Sat
Nov 12

Cloning Pocket, part 1 of about 1000

I read a lot of Web pages but it’s not always convenient to read them when I find them. Apps like Instapaper and Pocket let one save a version of the page for later offline viewing, such as when one is on an underground train. These apps also default to providing a “readable” version of the page, rather than the original — this is a version where only the useful parts of the page are presented, sans headers, sidebars, ads and so on. At least, that’s the theory — it’s not easy to automatically figure out which parts of the page are useful.

Anyway, I’m reasonably happy with these apps but of course it’d be better if I didn’t need to give my reading history to a third party, so I started wondering how difficult it would be to write one of these things myself.

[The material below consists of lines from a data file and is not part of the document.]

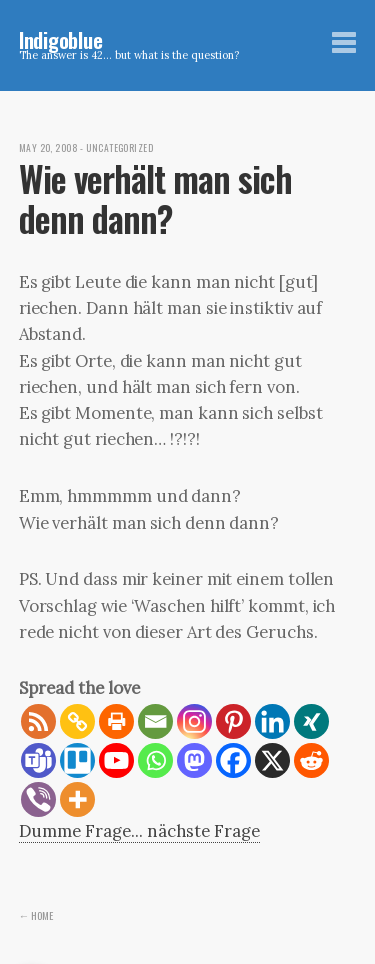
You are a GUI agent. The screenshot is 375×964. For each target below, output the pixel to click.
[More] (77, 799)
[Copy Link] (77, 721)
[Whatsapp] (155, 760)
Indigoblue (61, 39)
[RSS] (38, 721)
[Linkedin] (272, 721)
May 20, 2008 (48, 148)
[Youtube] (116, 760)
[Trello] (77, 760)
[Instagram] (194, 721)
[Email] (155, 721)
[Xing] (311, 721)
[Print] (116, 721)
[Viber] (38, 799)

Turns out it’s quite easy. There are two obvious options:

Option 1. Download the page and attempt to parse the HTML manually. This seems like it would initially be easy but fixing annoyances would be hard — for example, what if JavaScript is required to generate the page? This led me to choose:

Option 2. Remote-control a browser and extract the useful portions of the page in browser context.

Obviously, you don’t actually need a complete browser — in particular, you don’t need a user interface — but you do need most of it — JavaScript engine, cookies, everything related to the DOM, and so on. Enter Chromium Embedded Framework (CEF), and in particular Chromium Embedded Framework for Python

The Chromium Embedded Framework is effectively a completely Chromium browser without, uh, the chrome. You get complete control over what it loads and what it runs, and have access to the DOM, via JavaScript. This is great from a Pocket-cloning perspective because several JavaScript projects exist to provide a “readable Web page” experience, such as the original Readability.js which was the inspiration behind Firefox and Safari's “Reader View”.

The process, then, is:

  • Retrieve page using CEF.
  • Inject readability.js and wait for it to complete
  • Siphon out the HTML created by readability.js
  • Store this in a database
  • User accounts and Web UI for stored data
  • App to sync the stored data and view it offline
  • ???
  • Profit (Warning: neither Instapaper nor Pocket have figured out what “???” is)

… but so far I only have the first three steps of the process to demonstrate to you.

git clone https://github.com/nfd/cefpythondemo
cd cefpythondemo
git clone https://github.com/nfd/readability-js
pip install cefpython3
python readabilitydemo.py <url to download>

This will store a file named readable.html in the current working directory. Unfortunately Python 2 is required — this is a limitation of cefpython. Tested on a Mac — some changes may be required for other systems.

Future work: readability.js is a bit old now and doesn’t work for some pages. Also, it’s useful to store images, sometimes, which readability.js doesn’t do. Since we’re running a full browser it’s also possible to take screenshots (of the hidden display), which would be useful for various things. Lots of finessing would be required around timeouts, resource limits, and clean-up before I’d put this thing on a server. And of course it needs an app to be actually useful.